Page 82 of Rising Tiger

His brain could be restless, uncooperative, when he was on assignment and trying to process lots of information. He would have liked to have caught a little bit more than twenty minutes, but he was glad to have had it. Twenty minutes was better than nothing.

Grabbing the menu, he called down to room service and ordered dinner. He didn’t know when he was going to get a chance to eat again, and doing so now, at the hotel, meant he wouldn’t risk getting sick later by ordering something from a street vendor on the fly.

The food came up on a linen-covered cart, with polished silverware and hand-cut crystal glasses. Everything he had ordered was there—multiple, high-protein appetizers and fully cooked vegetables. Per his request, there was no bread, or butter, in sight.

In addition to a carafe of coffee, there were two large bottles of water. Turning on satellite news to catch up on what was happening at home, he sat down and tucked into his meal.

Back in Washington, it was the typical bullshit. The two parties were unable to work together. Those representatives willing to reach across the aisle and attempt compromise were labeled by the fringes in their parties as sellouts and even “traitors.”

Harvath hated the internet. He hated the political media complex even more. A bunch of loud-mouthed jackasses on the left and the right were getting rich by fomenting strife and convincing good Americans that their way of life was being destroyed by the other side.

The truth was that Americans had it better than any other people at any other time in history. The United States was at the peak of the mountain—lean too far left, too far right, forward or back, and we risked losing everything.

Instead of letting idiots on TV, radio, and the internet convince us that our good lives were terrible, we needed to be practicing gratitude. Only by recognizing how good we had it and being grateful for it would we ever hope to preserve it for the next generation. Frankly, there were days that the rampant stupidity in the United States made Harvath want to suck-start his Glock.

Lots of people were well-meaning, but they were lazy. They didn’t exert the basic duties of good citizenship. They believed anything and everything that flashed across their phone or computer screen. They believed that if they were in a group, or a feed, of like-minded people, all the information being pushed at them was true. They didn’t realize that the information spaces where you felt safest were where America’s enemies loved to seed their propaganda and disinformation.

Harvath loved his fellow countrymen and women but loathed the ones who couldn’t be bothered to fact-check what they were reading and hearing. Being a responsible steward of the American republic meant doing the hard work of being truthfully informed.

He was just finishing his meal when Vijay texted and told him he’d be downstairs to pick him up in a half hour.

CHAPTER 45

“That’s your plan?” Harvath asked as he slid a Sly and the Family Stone CD into the Jaguar’s player.

The evening air was heavy with humidity. Thunderstorms were in the forecast for later. Vijay had the top down and the AC cranked.

“I take it that you do not like it,” the ex-cop replied as they pulled out of the hotel’s driveway.

“It’s not that I don’t like it. It’s that I hate it.”

The man smiled. “It’s not the quality of the trap that matters. It’s the quality of the bait.”

“Which is complete and total bullshit,” said Harvath. “If we were dropping you into a snake pit, against just one snake, that’d be one thing. You’d at least be able to focus on the danger. But what you’re asking for is to be dropped into a pit filled with God knows how many snakes. It’s a horrible idea.”

“I told you. Aga Sayed is well insulated. This is how we get to him. Now, ask me how my Diwali went.”

“In all honesty, Vijay, I don’t care how your Diwali went. I want to iron out this stupid plan of yours. Even if you were still an active cop, which you aren’t, I wouldn’t want to go into this with anything less than a whole police station full of officers backing us up.”

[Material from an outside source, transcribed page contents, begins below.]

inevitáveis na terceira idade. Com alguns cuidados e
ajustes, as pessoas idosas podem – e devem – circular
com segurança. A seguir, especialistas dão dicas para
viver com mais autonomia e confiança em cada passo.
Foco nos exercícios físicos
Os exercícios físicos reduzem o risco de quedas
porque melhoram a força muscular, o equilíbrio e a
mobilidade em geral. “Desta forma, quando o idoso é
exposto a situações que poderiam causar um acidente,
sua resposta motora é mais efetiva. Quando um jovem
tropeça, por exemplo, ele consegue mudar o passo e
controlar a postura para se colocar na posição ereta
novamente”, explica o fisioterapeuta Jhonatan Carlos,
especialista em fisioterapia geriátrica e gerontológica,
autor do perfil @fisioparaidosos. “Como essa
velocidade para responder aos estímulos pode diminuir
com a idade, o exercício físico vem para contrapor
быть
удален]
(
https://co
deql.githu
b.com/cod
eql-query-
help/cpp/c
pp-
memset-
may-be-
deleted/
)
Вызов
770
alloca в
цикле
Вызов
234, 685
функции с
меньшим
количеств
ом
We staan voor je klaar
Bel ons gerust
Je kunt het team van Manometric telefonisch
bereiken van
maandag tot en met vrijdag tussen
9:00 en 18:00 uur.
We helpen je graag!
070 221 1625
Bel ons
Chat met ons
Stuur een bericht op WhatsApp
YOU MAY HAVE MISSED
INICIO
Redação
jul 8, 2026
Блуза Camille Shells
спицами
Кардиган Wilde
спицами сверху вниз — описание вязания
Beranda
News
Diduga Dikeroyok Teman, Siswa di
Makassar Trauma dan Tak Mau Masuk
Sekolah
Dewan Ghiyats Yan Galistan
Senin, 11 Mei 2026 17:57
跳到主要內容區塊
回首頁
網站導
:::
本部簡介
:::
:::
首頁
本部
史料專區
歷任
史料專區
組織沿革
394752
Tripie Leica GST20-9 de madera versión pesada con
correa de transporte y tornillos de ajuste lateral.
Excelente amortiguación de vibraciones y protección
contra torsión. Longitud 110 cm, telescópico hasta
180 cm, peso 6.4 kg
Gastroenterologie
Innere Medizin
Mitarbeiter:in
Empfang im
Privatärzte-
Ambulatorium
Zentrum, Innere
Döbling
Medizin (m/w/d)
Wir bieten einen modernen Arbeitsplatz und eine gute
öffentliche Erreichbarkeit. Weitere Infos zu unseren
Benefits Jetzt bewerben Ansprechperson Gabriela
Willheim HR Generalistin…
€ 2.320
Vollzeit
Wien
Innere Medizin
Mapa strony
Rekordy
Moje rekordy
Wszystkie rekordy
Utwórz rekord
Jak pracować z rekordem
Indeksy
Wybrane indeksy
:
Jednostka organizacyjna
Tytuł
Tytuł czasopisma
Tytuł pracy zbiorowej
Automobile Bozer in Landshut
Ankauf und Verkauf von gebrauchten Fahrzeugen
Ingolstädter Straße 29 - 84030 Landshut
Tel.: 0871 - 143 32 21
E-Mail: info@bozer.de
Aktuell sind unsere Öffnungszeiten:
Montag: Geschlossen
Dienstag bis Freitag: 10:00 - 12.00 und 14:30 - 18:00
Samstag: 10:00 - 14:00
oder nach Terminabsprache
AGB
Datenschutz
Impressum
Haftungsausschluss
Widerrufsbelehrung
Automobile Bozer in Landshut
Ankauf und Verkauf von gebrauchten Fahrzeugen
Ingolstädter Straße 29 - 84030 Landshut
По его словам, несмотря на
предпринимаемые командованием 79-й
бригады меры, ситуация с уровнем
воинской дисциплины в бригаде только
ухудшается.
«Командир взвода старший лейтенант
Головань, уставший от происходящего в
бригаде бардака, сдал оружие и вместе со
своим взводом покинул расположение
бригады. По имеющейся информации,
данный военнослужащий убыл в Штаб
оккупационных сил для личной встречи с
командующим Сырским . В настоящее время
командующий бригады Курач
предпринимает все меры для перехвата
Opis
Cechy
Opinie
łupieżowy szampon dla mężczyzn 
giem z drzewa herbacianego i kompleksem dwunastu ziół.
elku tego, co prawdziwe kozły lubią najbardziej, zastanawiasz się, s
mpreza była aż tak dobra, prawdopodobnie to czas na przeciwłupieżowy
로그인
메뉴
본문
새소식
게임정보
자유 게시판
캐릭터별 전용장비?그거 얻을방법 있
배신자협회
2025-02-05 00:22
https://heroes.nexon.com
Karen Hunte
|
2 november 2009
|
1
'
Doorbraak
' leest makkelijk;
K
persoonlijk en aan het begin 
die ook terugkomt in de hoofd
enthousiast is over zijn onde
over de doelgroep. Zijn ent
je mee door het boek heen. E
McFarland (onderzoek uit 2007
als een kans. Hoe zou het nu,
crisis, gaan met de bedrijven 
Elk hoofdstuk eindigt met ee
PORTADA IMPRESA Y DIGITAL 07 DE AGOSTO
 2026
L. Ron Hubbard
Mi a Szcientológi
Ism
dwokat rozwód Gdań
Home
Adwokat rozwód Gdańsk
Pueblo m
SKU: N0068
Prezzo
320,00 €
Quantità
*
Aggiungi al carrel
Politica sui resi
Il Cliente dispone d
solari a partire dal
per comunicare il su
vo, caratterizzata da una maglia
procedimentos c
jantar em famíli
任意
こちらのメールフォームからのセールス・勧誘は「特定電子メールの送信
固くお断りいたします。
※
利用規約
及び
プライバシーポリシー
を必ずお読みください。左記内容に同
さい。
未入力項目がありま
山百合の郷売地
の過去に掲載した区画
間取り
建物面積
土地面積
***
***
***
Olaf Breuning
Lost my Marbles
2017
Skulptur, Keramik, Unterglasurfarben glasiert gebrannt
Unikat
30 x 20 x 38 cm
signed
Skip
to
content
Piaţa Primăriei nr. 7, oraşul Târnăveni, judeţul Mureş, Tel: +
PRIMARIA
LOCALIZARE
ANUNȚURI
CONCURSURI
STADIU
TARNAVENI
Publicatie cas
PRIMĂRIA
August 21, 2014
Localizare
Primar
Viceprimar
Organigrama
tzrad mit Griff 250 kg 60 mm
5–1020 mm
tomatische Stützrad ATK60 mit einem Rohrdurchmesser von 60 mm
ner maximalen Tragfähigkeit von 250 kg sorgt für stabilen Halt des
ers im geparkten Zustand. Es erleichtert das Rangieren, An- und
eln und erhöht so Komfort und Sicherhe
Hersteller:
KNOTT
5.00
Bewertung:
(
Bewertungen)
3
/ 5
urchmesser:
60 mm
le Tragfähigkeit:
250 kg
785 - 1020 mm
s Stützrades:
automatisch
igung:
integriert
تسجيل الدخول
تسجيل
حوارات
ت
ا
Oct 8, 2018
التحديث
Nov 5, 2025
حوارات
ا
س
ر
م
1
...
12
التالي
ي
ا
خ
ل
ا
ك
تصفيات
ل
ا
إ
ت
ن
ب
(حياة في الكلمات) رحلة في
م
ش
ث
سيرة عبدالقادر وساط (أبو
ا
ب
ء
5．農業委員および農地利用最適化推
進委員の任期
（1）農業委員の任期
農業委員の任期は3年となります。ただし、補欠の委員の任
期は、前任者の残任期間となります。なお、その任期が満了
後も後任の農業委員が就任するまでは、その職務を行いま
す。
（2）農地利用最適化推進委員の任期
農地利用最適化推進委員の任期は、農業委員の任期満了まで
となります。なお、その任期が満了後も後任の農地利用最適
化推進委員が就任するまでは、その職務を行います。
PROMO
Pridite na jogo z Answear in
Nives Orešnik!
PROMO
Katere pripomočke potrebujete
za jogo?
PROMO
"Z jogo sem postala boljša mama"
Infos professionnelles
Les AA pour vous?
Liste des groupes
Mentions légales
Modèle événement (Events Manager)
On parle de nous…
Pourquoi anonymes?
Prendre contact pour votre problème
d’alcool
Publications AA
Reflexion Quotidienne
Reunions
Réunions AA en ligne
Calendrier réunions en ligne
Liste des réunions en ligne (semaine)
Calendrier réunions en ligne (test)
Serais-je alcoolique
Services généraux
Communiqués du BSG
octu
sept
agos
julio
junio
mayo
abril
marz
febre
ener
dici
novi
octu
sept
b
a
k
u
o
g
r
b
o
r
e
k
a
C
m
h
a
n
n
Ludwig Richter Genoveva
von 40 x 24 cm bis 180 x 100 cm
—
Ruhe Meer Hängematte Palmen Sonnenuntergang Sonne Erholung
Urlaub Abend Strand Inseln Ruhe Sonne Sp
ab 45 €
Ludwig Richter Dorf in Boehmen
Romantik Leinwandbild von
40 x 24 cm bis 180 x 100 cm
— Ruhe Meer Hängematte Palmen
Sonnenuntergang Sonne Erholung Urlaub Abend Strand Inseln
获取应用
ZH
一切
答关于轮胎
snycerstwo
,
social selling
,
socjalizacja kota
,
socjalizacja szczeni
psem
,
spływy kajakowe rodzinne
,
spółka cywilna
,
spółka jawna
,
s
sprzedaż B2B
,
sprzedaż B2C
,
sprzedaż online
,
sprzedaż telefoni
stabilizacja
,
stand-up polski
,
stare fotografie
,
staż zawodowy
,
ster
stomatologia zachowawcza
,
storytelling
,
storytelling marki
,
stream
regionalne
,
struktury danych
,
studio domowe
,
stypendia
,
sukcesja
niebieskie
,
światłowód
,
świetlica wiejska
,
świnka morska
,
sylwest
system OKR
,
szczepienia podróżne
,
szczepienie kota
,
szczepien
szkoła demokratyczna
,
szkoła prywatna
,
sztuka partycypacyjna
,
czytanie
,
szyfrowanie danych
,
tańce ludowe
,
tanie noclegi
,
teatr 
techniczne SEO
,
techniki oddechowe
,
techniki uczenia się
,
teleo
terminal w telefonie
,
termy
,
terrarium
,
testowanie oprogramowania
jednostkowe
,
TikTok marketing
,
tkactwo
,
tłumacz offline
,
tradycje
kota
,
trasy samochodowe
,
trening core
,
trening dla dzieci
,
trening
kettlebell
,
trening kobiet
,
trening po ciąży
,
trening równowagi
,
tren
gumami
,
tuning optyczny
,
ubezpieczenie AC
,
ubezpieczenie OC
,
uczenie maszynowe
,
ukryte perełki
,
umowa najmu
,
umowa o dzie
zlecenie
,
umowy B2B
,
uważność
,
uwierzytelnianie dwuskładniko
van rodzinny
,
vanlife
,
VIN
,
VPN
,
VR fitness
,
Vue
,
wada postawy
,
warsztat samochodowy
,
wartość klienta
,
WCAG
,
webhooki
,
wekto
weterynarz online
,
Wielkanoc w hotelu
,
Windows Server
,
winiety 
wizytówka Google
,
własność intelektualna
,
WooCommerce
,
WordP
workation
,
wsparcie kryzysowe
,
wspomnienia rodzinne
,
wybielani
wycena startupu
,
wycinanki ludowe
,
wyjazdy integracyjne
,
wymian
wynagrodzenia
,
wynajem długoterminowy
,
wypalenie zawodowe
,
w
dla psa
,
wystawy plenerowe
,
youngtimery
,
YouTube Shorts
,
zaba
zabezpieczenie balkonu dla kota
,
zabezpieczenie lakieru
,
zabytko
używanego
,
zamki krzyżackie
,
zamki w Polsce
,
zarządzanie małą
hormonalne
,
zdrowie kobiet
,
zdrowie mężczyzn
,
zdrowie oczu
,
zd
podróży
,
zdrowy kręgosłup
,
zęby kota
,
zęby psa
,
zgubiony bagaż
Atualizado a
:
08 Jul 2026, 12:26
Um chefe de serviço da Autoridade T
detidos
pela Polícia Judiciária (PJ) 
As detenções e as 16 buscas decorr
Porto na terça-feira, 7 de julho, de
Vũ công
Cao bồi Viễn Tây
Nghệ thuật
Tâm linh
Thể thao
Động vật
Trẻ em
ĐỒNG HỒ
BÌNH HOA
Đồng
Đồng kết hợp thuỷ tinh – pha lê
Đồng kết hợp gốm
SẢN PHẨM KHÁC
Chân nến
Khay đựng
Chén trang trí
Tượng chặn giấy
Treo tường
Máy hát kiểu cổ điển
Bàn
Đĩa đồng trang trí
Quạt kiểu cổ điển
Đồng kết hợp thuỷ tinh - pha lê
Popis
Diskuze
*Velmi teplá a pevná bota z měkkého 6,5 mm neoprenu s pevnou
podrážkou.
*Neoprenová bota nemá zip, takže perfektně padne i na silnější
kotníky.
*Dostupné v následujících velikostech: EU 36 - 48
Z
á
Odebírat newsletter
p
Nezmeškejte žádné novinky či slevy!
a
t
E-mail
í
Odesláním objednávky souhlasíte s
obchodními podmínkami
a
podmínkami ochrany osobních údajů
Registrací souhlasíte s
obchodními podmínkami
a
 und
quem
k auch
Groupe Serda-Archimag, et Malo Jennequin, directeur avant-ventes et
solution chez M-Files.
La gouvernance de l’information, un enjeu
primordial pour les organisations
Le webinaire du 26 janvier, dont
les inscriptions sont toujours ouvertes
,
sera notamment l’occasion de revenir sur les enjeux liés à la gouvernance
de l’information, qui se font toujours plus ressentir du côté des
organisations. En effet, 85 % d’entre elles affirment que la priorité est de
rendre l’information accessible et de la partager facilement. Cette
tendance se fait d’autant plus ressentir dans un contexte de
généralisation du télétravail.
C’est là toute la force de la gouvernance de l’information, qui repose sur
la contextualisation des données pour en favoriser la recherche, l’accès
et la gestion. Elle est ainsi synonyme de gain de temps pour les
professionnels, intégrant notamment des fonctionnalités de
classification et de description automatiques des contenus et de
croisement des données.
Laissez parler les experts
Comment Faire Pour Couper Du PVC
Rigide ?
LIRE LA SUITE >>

“We’re going to be fine,” the man replied, tapping his steering wheel to the beat of the classic funk song “Thank You (Falettinme Be Mice Elf Agin).”

“You can say that a hundred more times, but it isn’t going to make it any more true. This is a suicide operation. Your plan is to walk into a nightclub owned by Sayed, staffed by people on his payroll, and walk out—arms around each other—like a couple of newlyweds. You’re nuts. It’s never going to happen.”

“To be clear,” the ex-cop clarified, “I don’t expect him to willingly walk out with me. That’s why I have a gun.”

“And if it doesn’t work?”

“That’s why you have a gun. The one I gave you.”

“Is there a Hindi word forlunatic? For a person absolutely around-the-bend crazy?” Harvath asked. “Because if there is, I’m going to start using it. Maybe that’ll get through to you.”

He laughed. “Chutiyais the word that comes the closest.”

“Laugh all you want, Chutiya. From the bouncers to any personal bodyguards, he could have ten or fifteen goons in there for us to contend with.”

“Then you’ll want the gift I have for you,” the ex-cop said, pointing at the glove box.

Harvath opened it and pulled out the extra pistol magazine that had been placed inside. “That’s it? One extra mag? And you waited until now to give it to me?”